AI Researcher @ MIT, Princeton, Oxford - Professional Speaker
Nicholas André G. Johnson has engaged in optimization and machine learning research at MIT, Princeton University, Oxford University and the Montreal Institute of Learning Algorithms. He is currently a PhD student in Operations Research, the study of how to make good decisions with limited information in uncertain environments, at MIT where he is working towards developing a more unified theory of optimization and machine learning.
Nicholas holds an undergraduate degree with highest honours in operations research and financial engineering with minors in computer science, statistics and machine learning, and applied and computational mathematics from Princeton University. He was the Valedictorian of Princeton’s Class of 2020 and is the first Black Valedictorian in the University’s 274 year history. His undergraduate thesis focused on developing high performance, efficient algorithms to solve a network based optimization problem that models a community based preventative health intervention designed to curb the prevalence of obesity in Canada.
Nicholas has interned as a software engineer at Google and as a quantitative developer at the D. E. Shaw Investment Group, and has conducted and presented international sustainable engineering projects at the United Nations Headquarters. He is a member of the Phi Beta Kappa, Tau Beta Pi and Sigma Xi honor societies. Nicholas has previously been featured by the New York Times, CNN, ABC News, Time and BET.
As a professional speaker, Nicholas is an advocate for educational attainment in marginalized communities and increased representation in STEM industries. Through his consulting work, Nicholas helps corporations leverage state of the art technology to optimize their business operations.
Nicholas’ current research is focused on making methodological and algorithmic contributions to discrete optimization and leveraging modern advances in discrete optimization to solve central machine learning problems exactly at scale without using heuristics. He has a particular interest in working on applied problems in healthcare and finance. Nicholas is advised by Professor Dimitris Bertsimas at MIT. Hover over the boxes below to learn more about some of his past research work!
(Currently under review - link coming soon)

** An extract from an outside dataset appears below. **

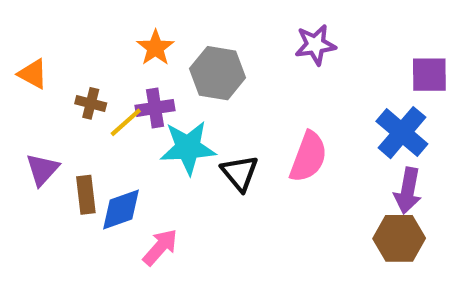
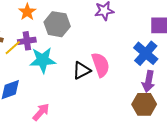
pink semicircle: (308, 157) -> (101, 65), turned -40
black triangle: (240, 173) -> (82, 71), moved, turned 42
pink arrow: (160, 247) -> (41, 112), moved

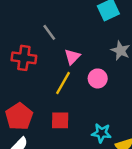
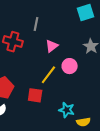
gray line: (49, 32) -> (36, 24), turned 40
yellow line: (63, 83) -> (48, 75), moved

Sequential Stochastic Network Structure Optimization with Applications to Addressing Canada's Obesity Epidemic
In this work, we introduce a novel mathematical network model for community level preventative health interventions. We develop algorithms to approximately solve this novel formulation at large scale and we rigorously explore their theoretical properties. We create a realistic simulation environment for interventions designed to curb the prevalence of obesity occurring in the region of Montreal, Canada, and use this environment to empirically evaluate the performance of the algorithms we develop.
Generating Privacy Preserving Synthetic Datasets
Given some dataset containing potentially private user information, non-interactive private data release refers to the publishing of a perturbed dataset that preserves the privacy of individual users who have contributed to the true dataset. This framework raises a natural question: for a fixed privacy tolerance, how can the released dataset be constructed to maximize downstream utility for analytic tasks? In this work, I make use of Generative Adversarial Networks to develop generative models to solve this problem without making assumptions on the underlying data distribution.

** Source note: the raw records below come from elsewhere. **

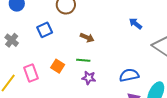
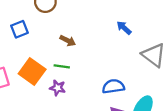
orange square: (58, 66) -> (32, 72), size x1.6
purple star: (89, 78) -> (58, 88), moved

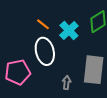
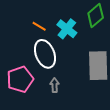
gray arrow: (67, 83) -> (54, 85), moved

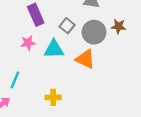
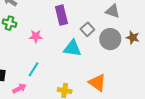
pink star: (28, 43) -> (36, 36), moved
orange triangle: (85, 59) -> (97, 83), moved

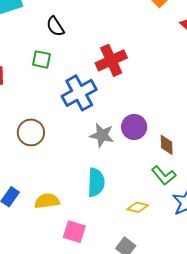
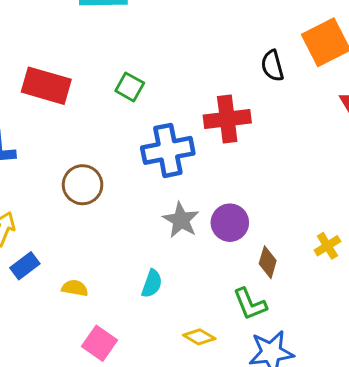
black semicircle: (55, 26) -> (272, 66), moved
cyan semicircle: (96, 182) -> (152, 284), size x0.7
yellow semicircle: (47, 201) -> (75, 288), size x0.7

General purpose adaptive optimization engine in R.
We present Optimus, a Universal Monte Carlo optimization engine in R with acceptance ratio annealing, replica exchange and adaptive thermoregulation. It can universally interface with any model definition and efficiently optimize the model’s parameters by consistently exploring the parameter space effectively. Optimus can execute either an acceptance ratio annealing procedure or a replica exchange procedure, depending on the desires of the user.

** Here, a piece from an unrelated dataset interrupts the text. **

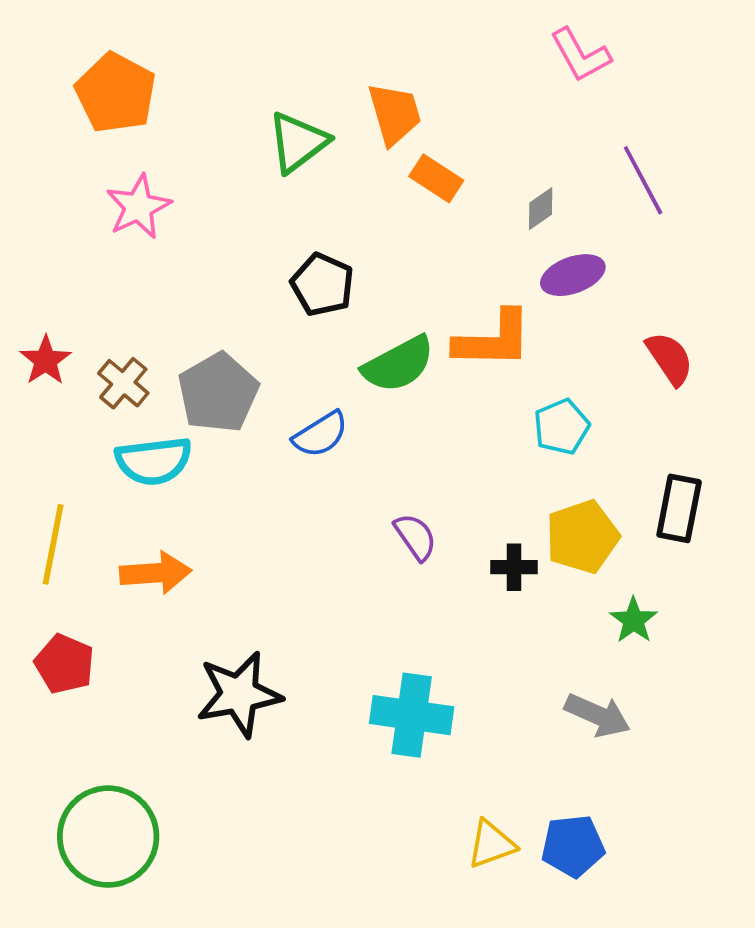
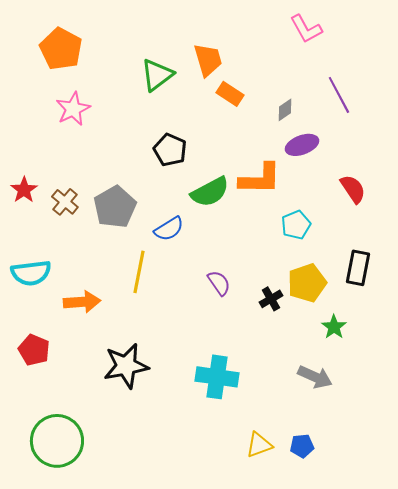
cyan semicircle: (154, 461) -> (31, 273), moved
yellow line: (53, 544) -> (139, 272), moved
black cross: (514, 567) -> (271, 299), turned -30
blue pentagon: (573, 846) -> (302, 446), size x0.7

Robust and PRescriptive Portfolio Selection
Markowitz mean variance portfolio optimization is a highly acclaimed approach to the classic portfolio selection problem. However, the portfolio produced by the Markowitz model is highly sensitive to the estimation of its input parameters, in particular the vector of marginal asset returns mu. In this work, we study how the Markowitz model can be extended to produce portfolios that are less sensitive to estimation errors in mu. Among other results, we prove that augmenting the Markowitz model objective with an L2 regularization term is equivalent to solving a robust optimization problem that allows for adversarial errors in mu. This robust Markowitz model leads to greater out of sample performance and more stable portfolios.
Predicting BIXI Montreal Bikeshare Hourly Volumes
In response to concerns over traffic congestion, pollution, and climate change, many cities are subsidizing bikeshare systems to encourage a greener mode of transportation. As more consumers rely on such systems as a primary means of transit, it is crucial for bikeshare operators to maintain and restock bike stations in real time. To this end, accurate trip volume forecasting is crucial to the successful operation of any bikesharing system. Using Montreal’s public bikesharing system BIXI as a case study, we set out to answer the question: For a given hour on any day of the year, given the precipitation forecast, how well can we predict the number of BIXI bikes on the road in Montreal?
Approximation Theorem For ReLU based Neural Networks
The universal approximation theorem states that any continuous function on a compact set can be approximated with arbitrarily small error by a feed forward neural network with a single hidden layer containing a finite number of neurons that uses any continuous sigmoidal function as an activation function. However, many neural networks employed in practice use the ReLU activation function which, although continuous, is not sigmoidal. In this work, we develop a universal approximation theorem for ReLU feed forward neural networks that also includes a bound on the number of neurons required in the network.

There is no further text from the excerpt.